*What is required*: Every line holding the string "output" should be copied from the listing.

*Data shown*:
..............................

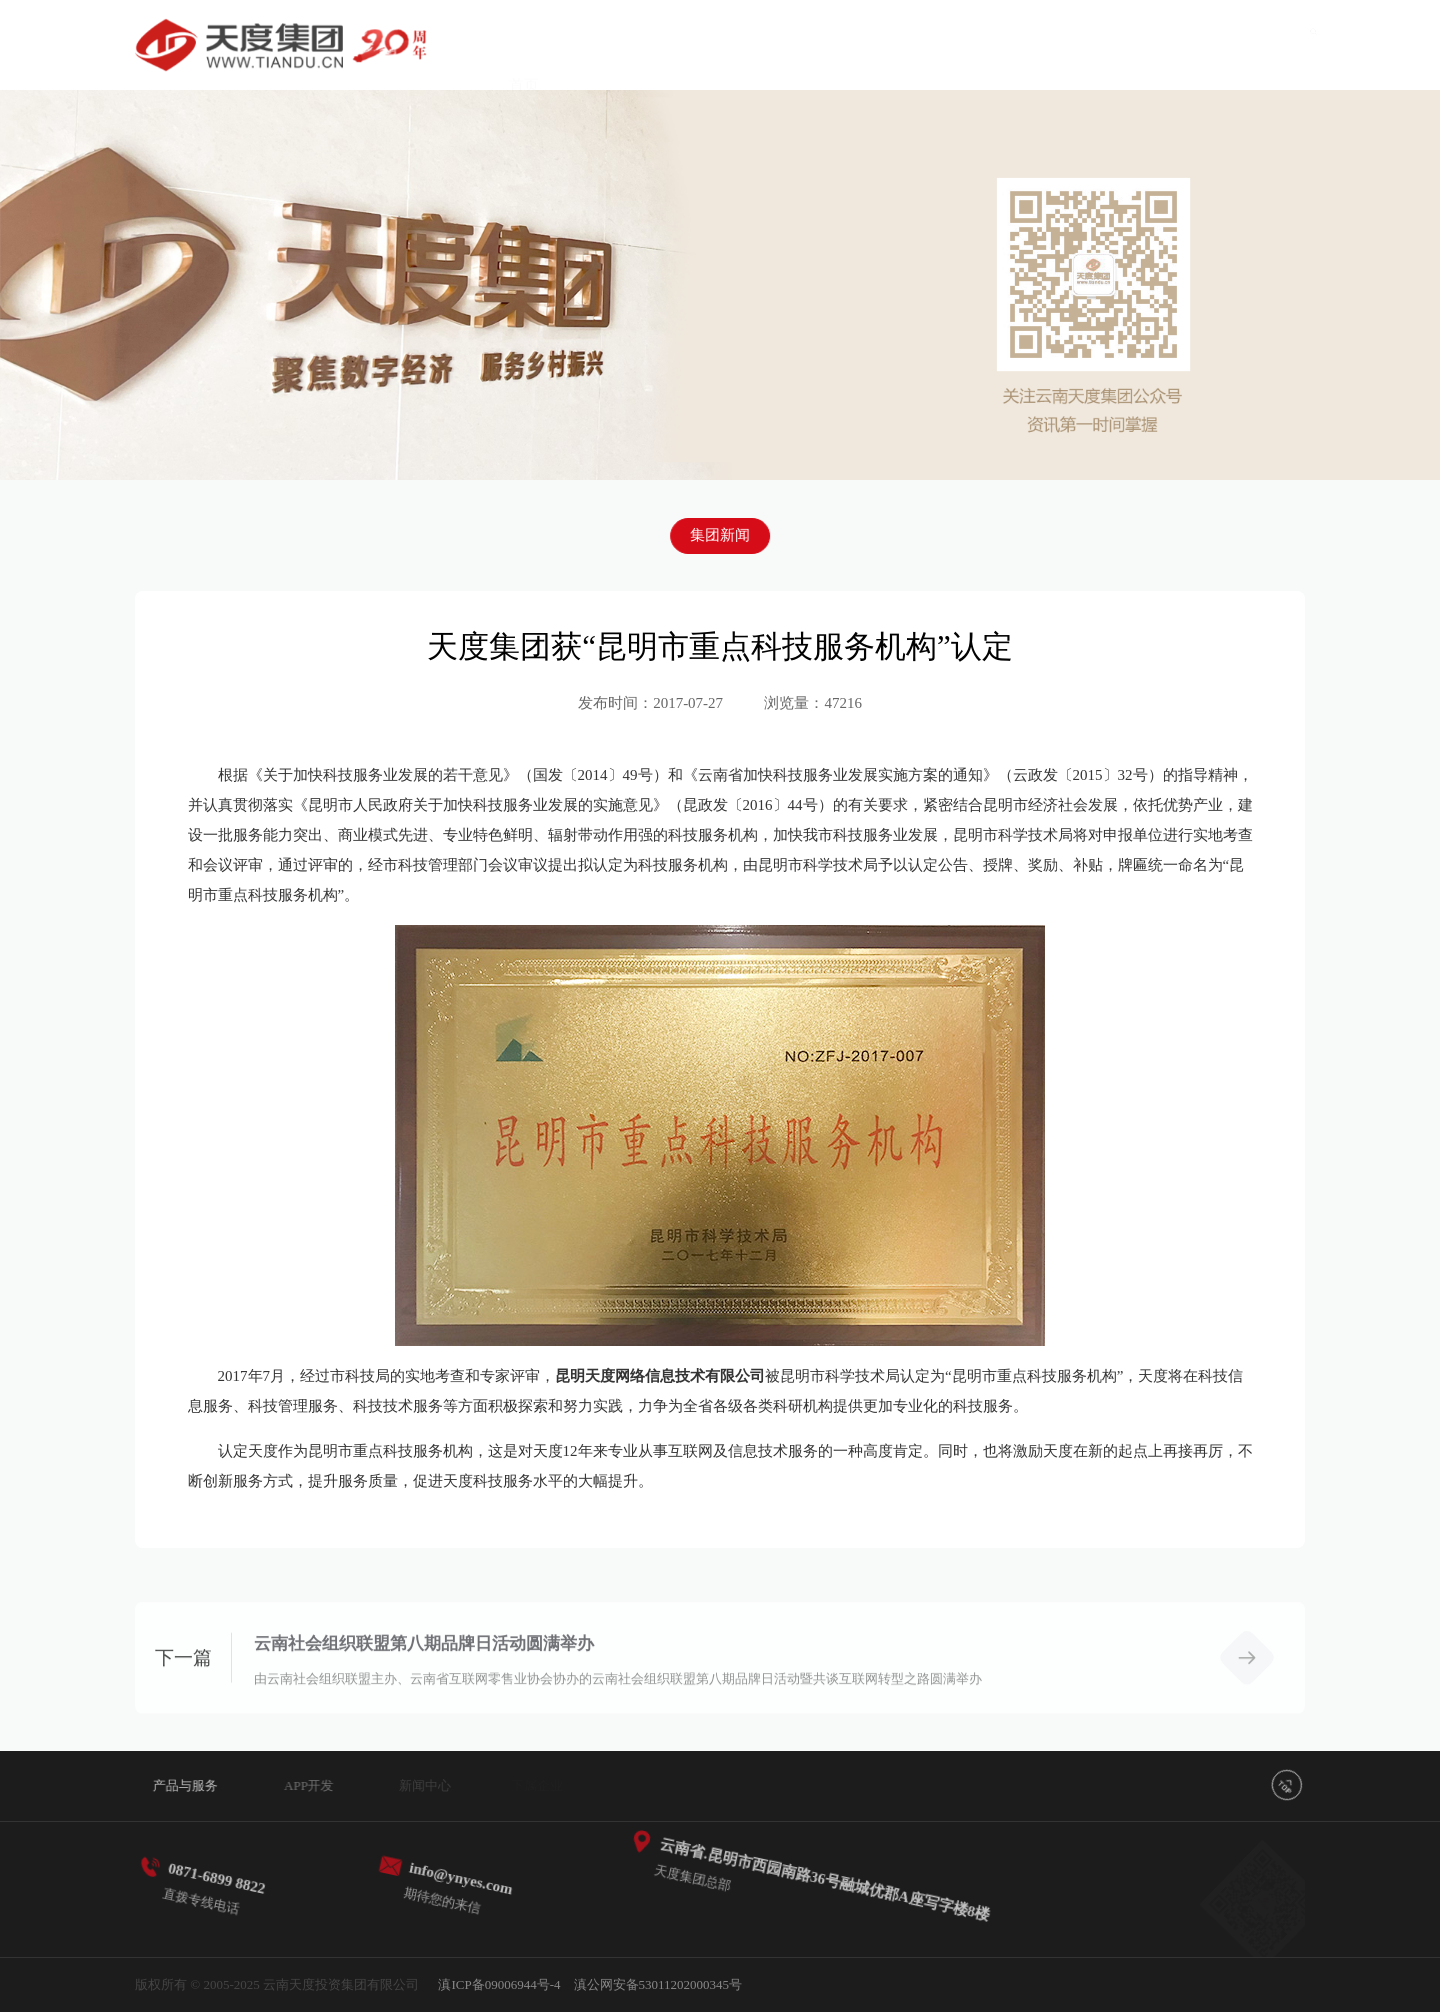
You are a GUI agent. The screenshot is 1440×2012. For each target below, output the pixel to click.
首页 (524, 45)
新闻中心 (870, 51)
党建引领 (1103, 62)
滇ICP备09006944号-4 (499, 1984)
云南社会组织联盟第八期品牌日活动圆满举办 (424, 1666)
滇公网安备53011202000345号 (658, 1984)
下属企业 (986, 56)
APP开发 (755, 49)
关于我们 (1219, 70)
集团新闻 (720, 534)
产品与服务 (632, 47)
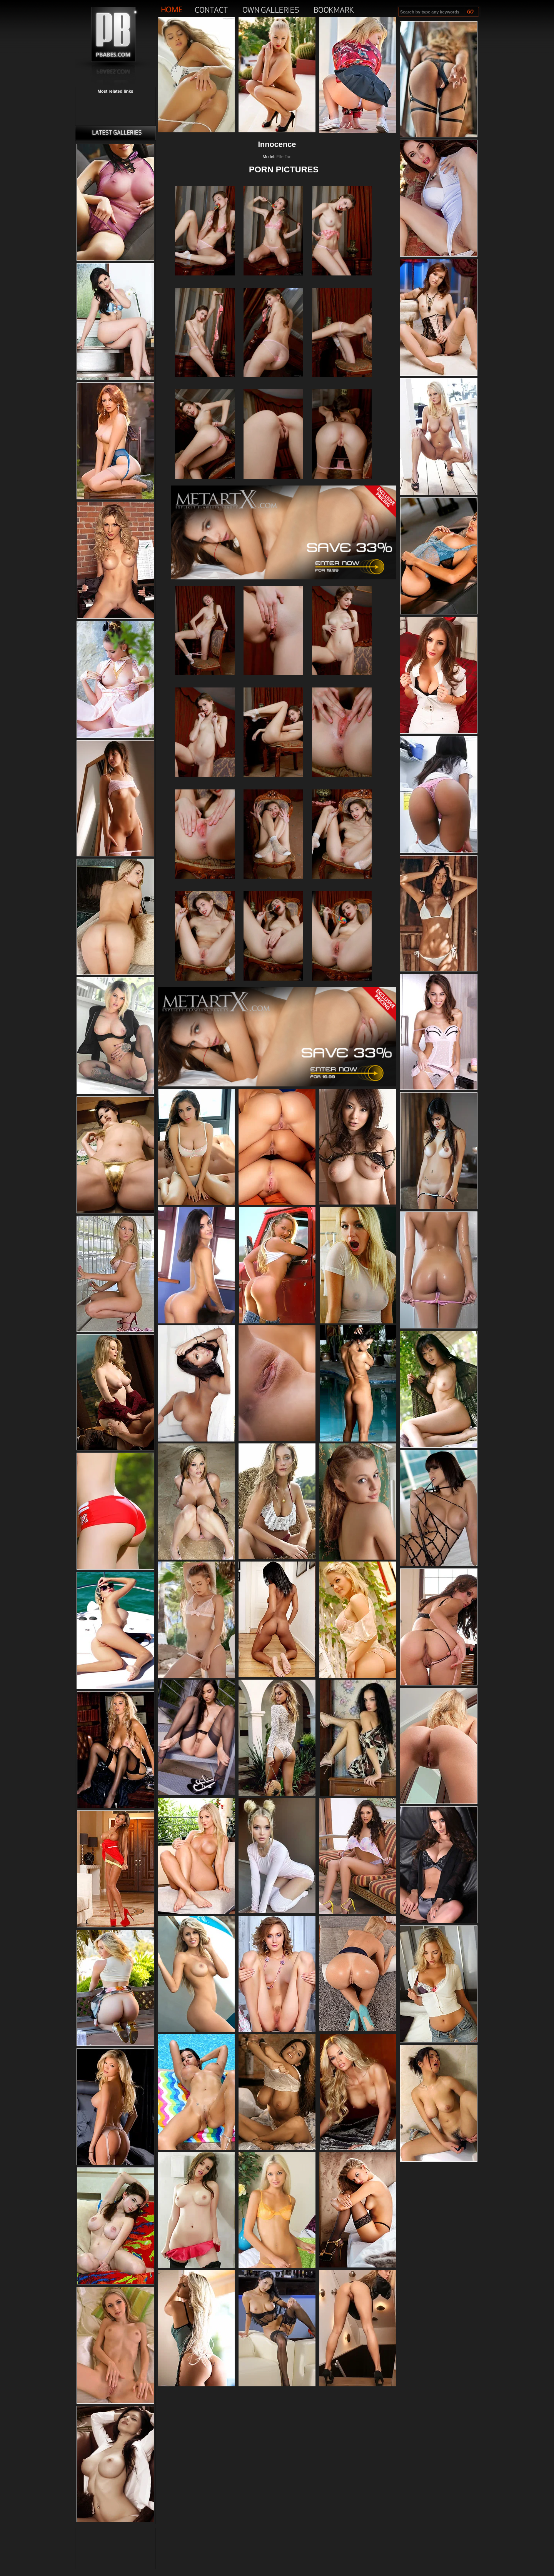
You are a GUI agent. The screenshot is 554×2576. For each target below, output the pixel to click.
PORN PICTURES (284, 169)
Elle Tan (284, 156)
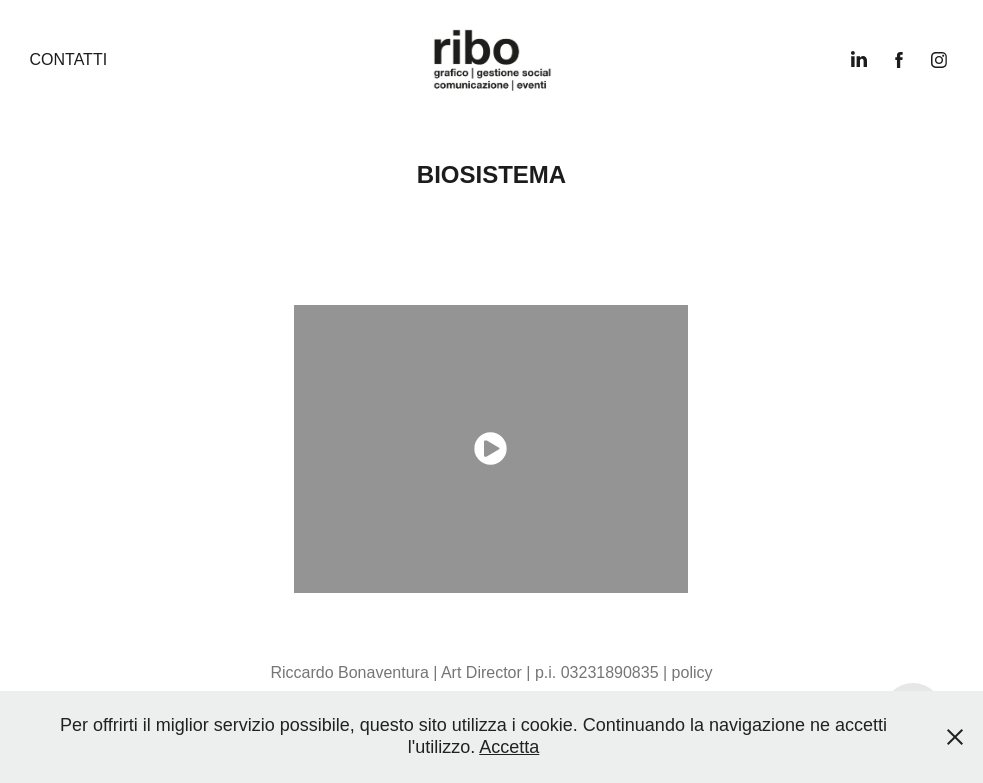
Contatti (68, 59)
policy (692, 672)
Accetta (509, 747)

..............................

*Result*:
You are a GUI agent. The screenshot is 1440×2012. For each target below, output the pixel to click.
You are a GUI agent. The screenshot is 554×2576. For each target below, output the pixel to click.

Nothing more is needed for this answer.